Le dénuement comme art de vivre, la frugalité comme garde-fou contre la médiocrité. Albert Cossery l’éternel dandy, promenait depuis plus de soixante ans son élégante silhouette sur les trottoirs de Saint-Germain-des-Prés. Il y avait posé ses valises à l’hôtel Louisiane, rue de Seine, ainsi qu’au Café de Flore ou aux Deux Magots. Jusqu’à son dernier souffle, l’écrivain nonagénaire a suivi jour après jour le circuit de sa jeunesse bohème, jadis accompagnée de Jean Genet, Albert Camus, Juliette Gréco ou Boris Vian.
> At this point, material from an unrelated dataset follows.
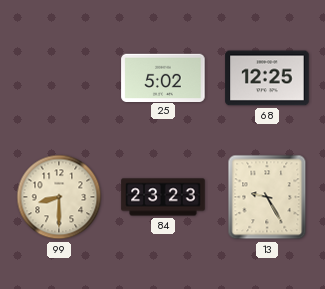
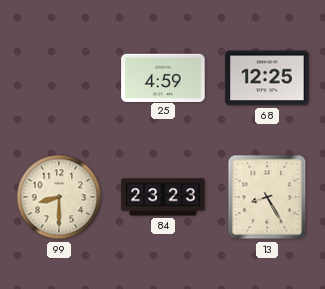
25: 5:02 -> 4:59
13: 9:25 -> 8:25
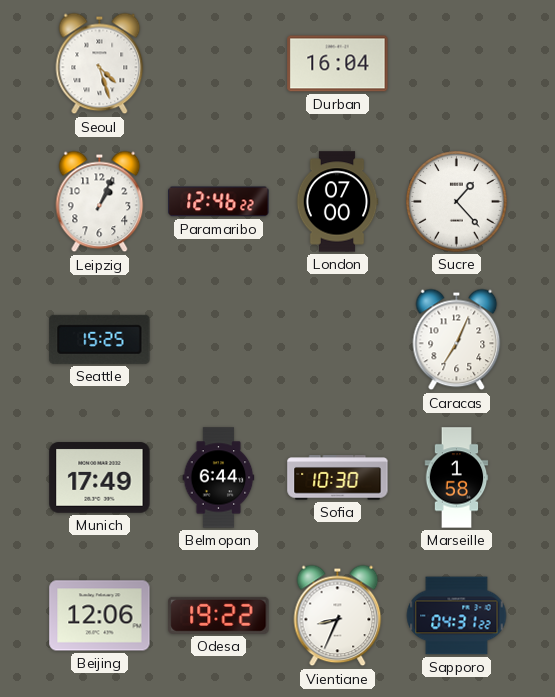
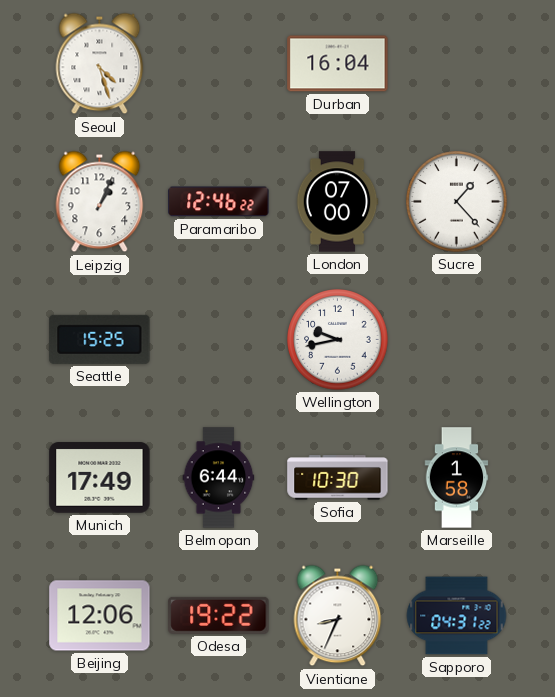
Wellington: none -> 9:43
Caracas: 7:04 -> none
Le dernier zazou s’est éteint à 94 ans, sans avoir fait la moindre concession à la société de consommation ou à ses contingences triviales…

« En 1945, Saint-Germain-des-Prés n’avait rien à voir avec ce que c’est devenu. Au Flore, on ne voyait pas des mères avec leur poussette ! Pendant quinze ans, j’ai vu arriver ici les peintres et les écrivains du monde entier. C’était un quartier où on s’amusait, où on pouvait trouver de quoi boire, manger, fumer, faire la fête toute la nuit. »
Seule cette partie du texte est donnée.